Work to be completed: Identify each line below that contains the word "Braceletes", and copy it out.

Extracted material:
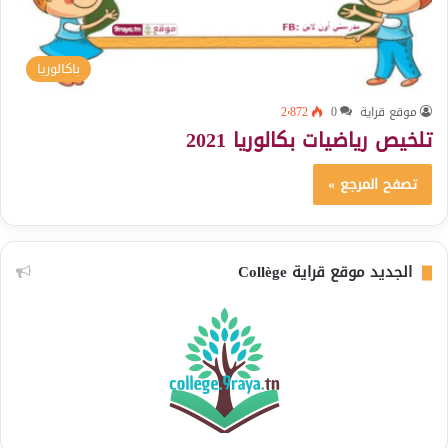
باكالوريا
موقع قراية
0
2٬872
تلخيص رياضيات بكالوريا 2021
تصفح المرجع »
الجديد موقع قراية Collège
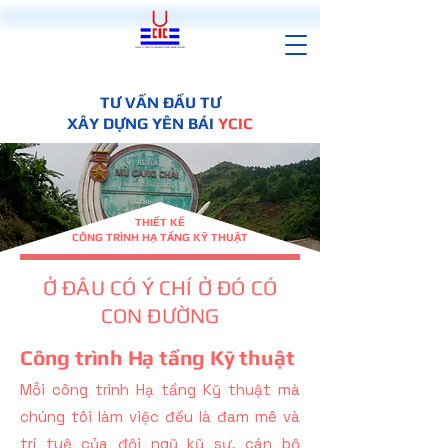
TƯ VẤN ĐẦU TƯ
XÂY DỰNG YÊN BÁI
YCIC
THIẾT KẾ
CÔNG TRÌNH HẠ TẦNG KỸ THUẬT
Ở ĐÂU CÓ Ý CHÍ Ở ĐÓ CÓ
CON ĐƯỜNG
Công trình Hạ tầng Kỹ thuật
Mỗi công trình Hạ tầng Kỹ thuật mà
chúng tôi làm việc đều là đam mê và
trí tuệ của đội ngũ kỹ sư, cán bộ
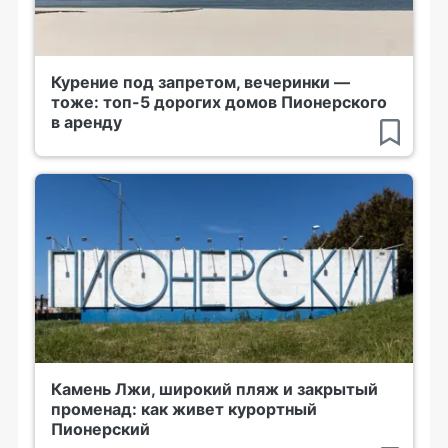
Курение под запретом, вечеринки —
тоже: топ-5 дорогих домов Пионерского
в аренду
Камень Лжи, широкий пляж и закрытый
променад: как живет курортный
Пионерский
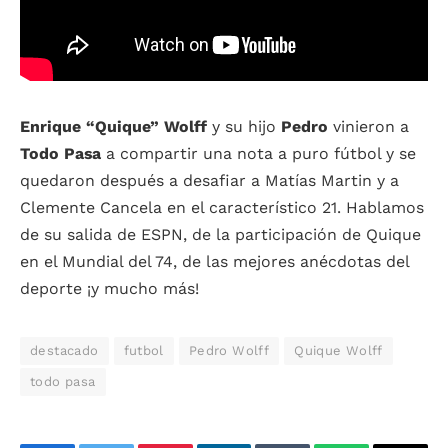
Enrique “Quique” Wolff
y su hijo
Pedro
vinieron a
Todo Pasa
a compartir una nota a puro fútbol y se
quedaron después a desafiar a Matías Martin y a
Clemente Cancela en el característico 21. Hablamos
de su salida de ESPN, de la participación de Quique
en el Mundial del 74, de las mejores anécdotas del
deporte ¡y mucho más!
destacado
futbol
Pedro Wolff
Quique Wolff
todo pasa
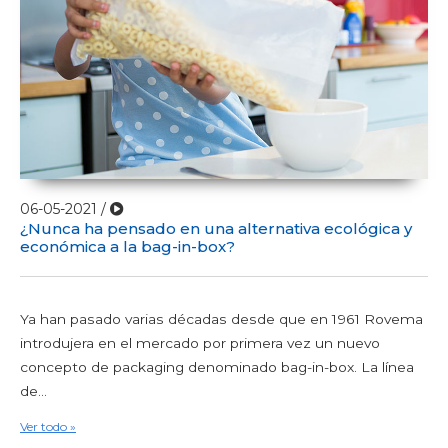
06-05-2021 /
¿Nunca ha pensado en una alternativa ecológica y
económica a la bag-in-box?
Ya han pasado varias décadas desde que en 1961 Rovema
introdujera en el mercado por primera vez un nuevo
concepto de packaging denominado bag-in-box. La línea
de...
Ver todo »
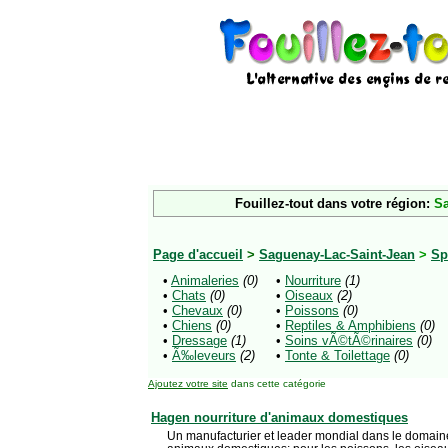
Fouillez-tout dans votre région:
Sa
Page d'accueil
>
Saguenay-Lac-Saint-Jean
>
Sp
•
Animaleries
(0)
•
Nourriture
(1)
•
Chats
(0)
•
Oiseaux
(2)
•
Chevaux
(0)
•
Poissons
(0)
•
Chiens
(0)
•
Reptiles & Amphibiens
(0)
•
Dressage
(1)
•
Soins vÃ©tÃ©rinaires
(0)
•
Ã‰leveurs
(2)
•
Tonte & Toilettage
(0)
Ajoutez votre site
dans cette catégorie
Hagen nourriture d'animaux domestiques
Un manufacturier et leader mondial dans le domaine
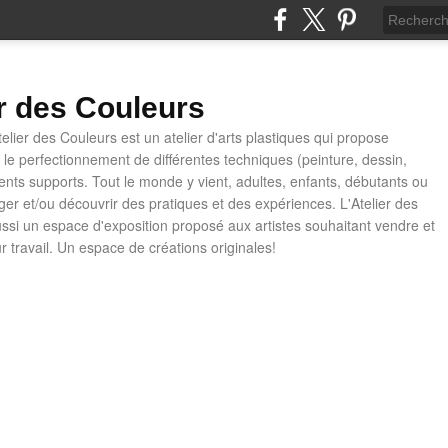
er des Couleurs
telier des Couleurs est un atelier d'arts plastiques qui propose
t le perfectionnement de différentes techniques (peinture, dessin,
rents supports. Tout le monde y vient, adultes, enfants, débutants ou
ager et/ou découvrir des pratiques et des expériences. L'Atelier des
ussi un espace d'exposition proposé aux artistes souhaitant vendre et
ur travail. Un espace de créations originales!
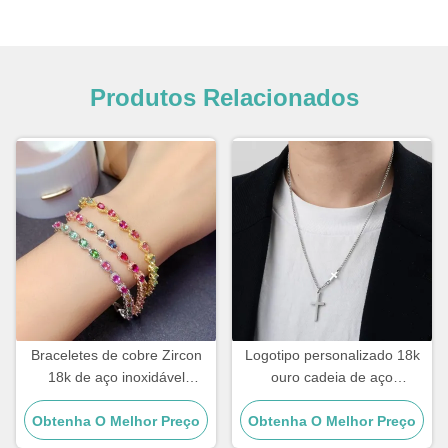
Produtos Relacionados
Braceletes de cobre Zircon
Logotipo personalizado 18k
18k de aço inoxidável
ouro cadeia de aço
Braceletes de diamantes
inoxidável homens joias cruz
Obtenha O Melhor Preço
dourados Braceletes de
Obtenha O Melhor Preço
pendente cadeias
mulheres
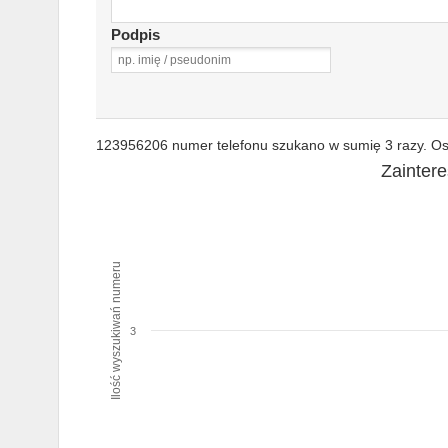
Podpis
123956206 numer telefonu szukano w sumię 3 razy. Ost
Zainter
Ilość wyszukiwań numeru
3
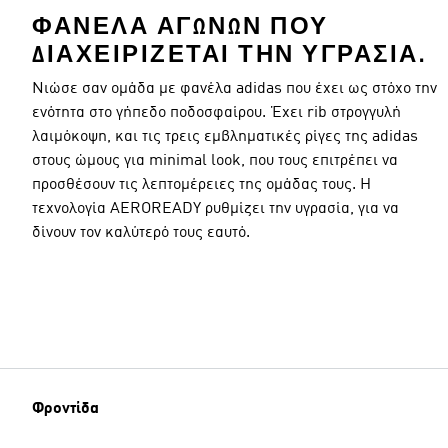
ΦΑΝΈΛΑ ΑΓΏΝΩΝ ΠΟΥ
ΔΙΑΧΕΙΡΊΖΕΤΑΙ ΤΗΝ ΥΓΡΑΣΊΑ.
Νιώσε σαν ομάδα με φανέλα adidas που έχει ως στόχο την
ενότητα στο γήπεδο ποδοσφαίρου. Έχει rib στρογγυλή
λαιμόκοψη, και τις τρεις εμβληματικές ρίγες της adidas
στους ώμους για minimal look, που τους επιτρέπει να
προσθέσουν τις λεπτομέρειες της ομάδας τους. Η
τεχνολογία AEROREADY ρυθμίζει την υγρασία, για να
δίνουν τον καλύτερό τους εαυτό.
Φροντίδα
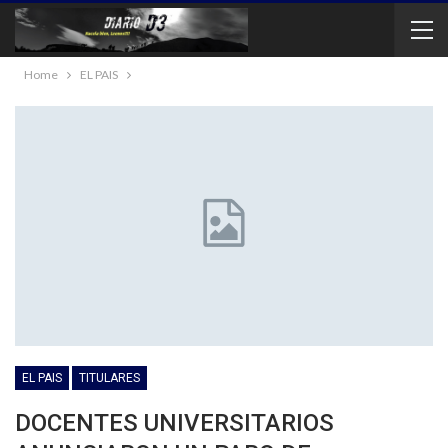
Home
EL PAIS
EL PAIS
TITULARES
DOCENTES UNIVERSITARIOS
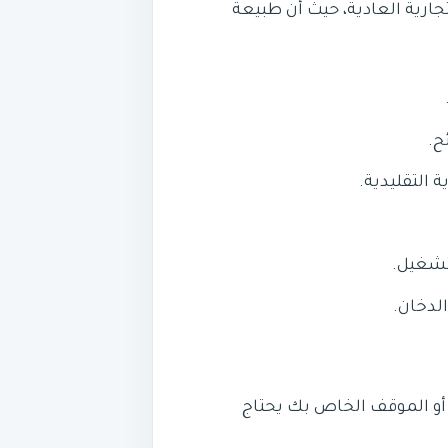
ارية العادية، حيث أن طبيعة
ح.
 التقليدية.
تشغيل.
لدخان.
 أو الموقف الخاص بك يحتاج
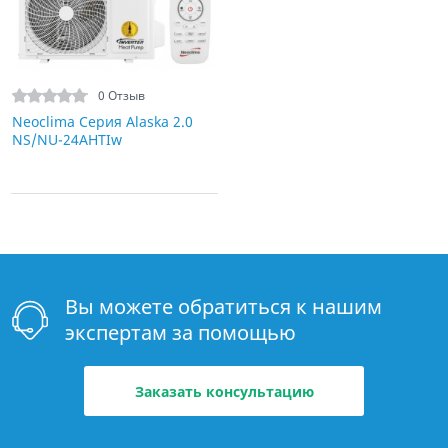
0 Отзыв
Neoclima Серия Alaska 2.0
NS/NU-24AHTIw
Вы можете обратиться к нашим
экспертам за помощью
Заказать консультацию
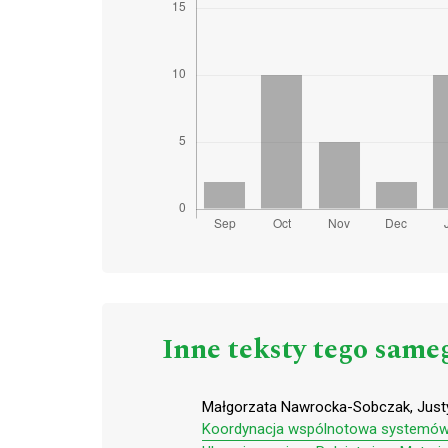
Inne teksty tego same
Małgorzata Nawrocka-Sobczak, Justyn
Koordynacja wspólnotowa systemów 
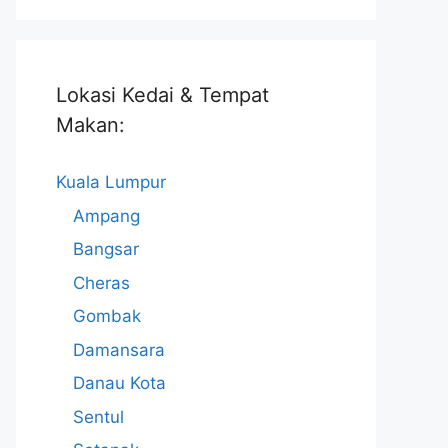
Lokasi Kedai & Tempat
Makan:
Kuala Lumpur
Ampang
Bangsar
Cheras
Gombak
Damansara
Danau Kota
Sentul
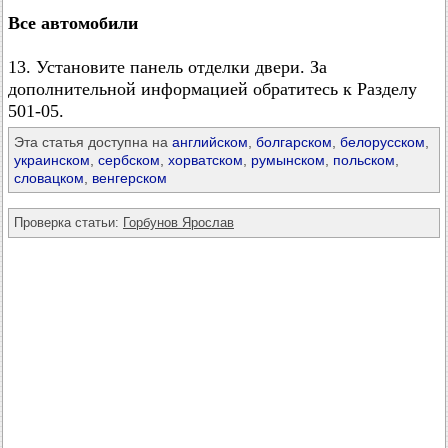
Все автомобили
13. Установите панель отделки двери. За
дополнительной информацией обратитесь к Разделу
501-05.
Эта статья доступна на
английском
,
болгарском
,
белорусском
,
украинском
,
сербском
,
хорватском
,
румынском
,
польском
,
словацком
,
венгерском
Проверка статьи:
Горбунов Ярослав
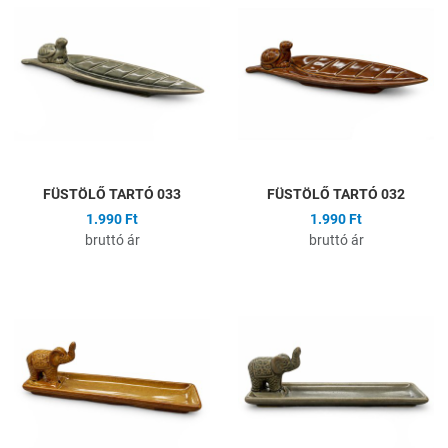
Összehasonlítás
Ö
Gyors nézet
G
FÜSTÖLŐ TARTÓ 033
FÜSTÖLŐ TARTÓ 032
1.990 Ft
1.990 Ft
bruttó ár
bruttó ár
Hozzáadás a kívánságlistához
H
Összehasonlítás
Ö
Gyors nézet
G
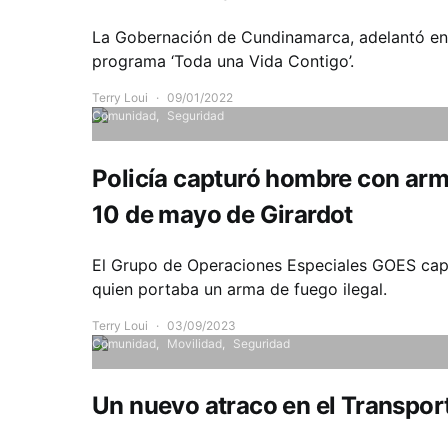
La Gobernación de Cundinamarca, adelantó en 
programa ‘Toda una Vida Contigo’.
Terry Loui
09/01/2022
Comunidad
Seguridad
Policía capturó hombre con arm
10 de mayo de Girardot
El Grupo de Operaciones Especiales GOES capt
quien portaba un arma de fuego ilegal.
Terry Loui
03/09/2023
Comunidad
Movilidad
Seguridad
Un nuevo atraco en el Transport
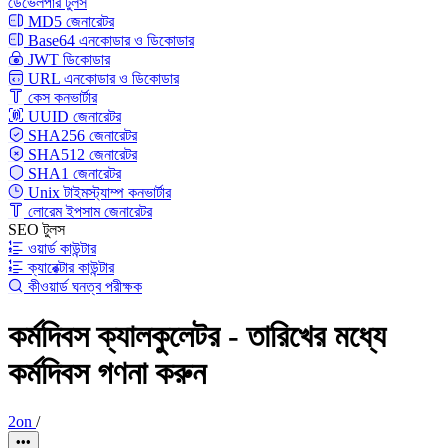
ডেভেলপার টুলস
MD5 জেনারেটর
Base64 এনকোডার ও ডিকোডার
JWT ডিকোডার
URL এনকোডার ও ডিকোডার
কেস কনভার্টার
UUID জেনারেটর
SHA256 জেনারেটর
SHA512 জেনারেটর
SHA1 জেনারেটর
Unix টাইমস্ট্যাম্প কনভার্টার
লোরেম ইপসাম জেনারেটর
SEO টুলস
ওয়ার্ড কাউন্টার
ক্যারেক্টার কাউন্টার
কীওয়ার্ড ঘনত্ব পরীক্ষক
কর্মদিবস ক্যালকুলেটর - তারিখের মধ্যে
কর্মদিবস গণনা করুন
2on
/
•••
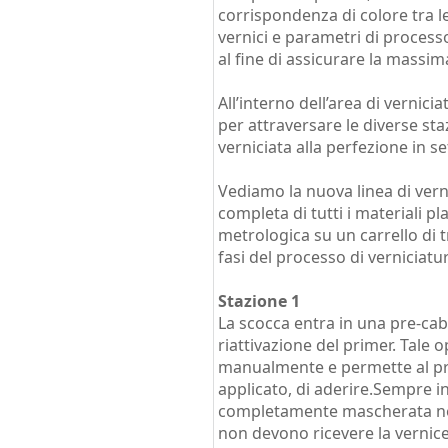
corrispondenza di colore tra le
vernici e parametri di processo
al fine di assicurare la massim
All’interno dell’area di vernici
per attraversare le diverse st
verniciata alla perfezione in s
Vediamo la nuova linea di verni
completa di tutti i materiali pla
metrologica su un carrello di t
fasi del processo di verniciatu
Stazione 1
La scocca entra in una pre-cabi
riattivazione del primer. Tale 
manualmente e permette al pr
applicato, di aderire.Sempre in
completamente mascherata nel
non devono ricevere la vernice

Exercise solution:
Braceletes de cobre Zircon
Braceletes de diamantes
dourados Braceletes de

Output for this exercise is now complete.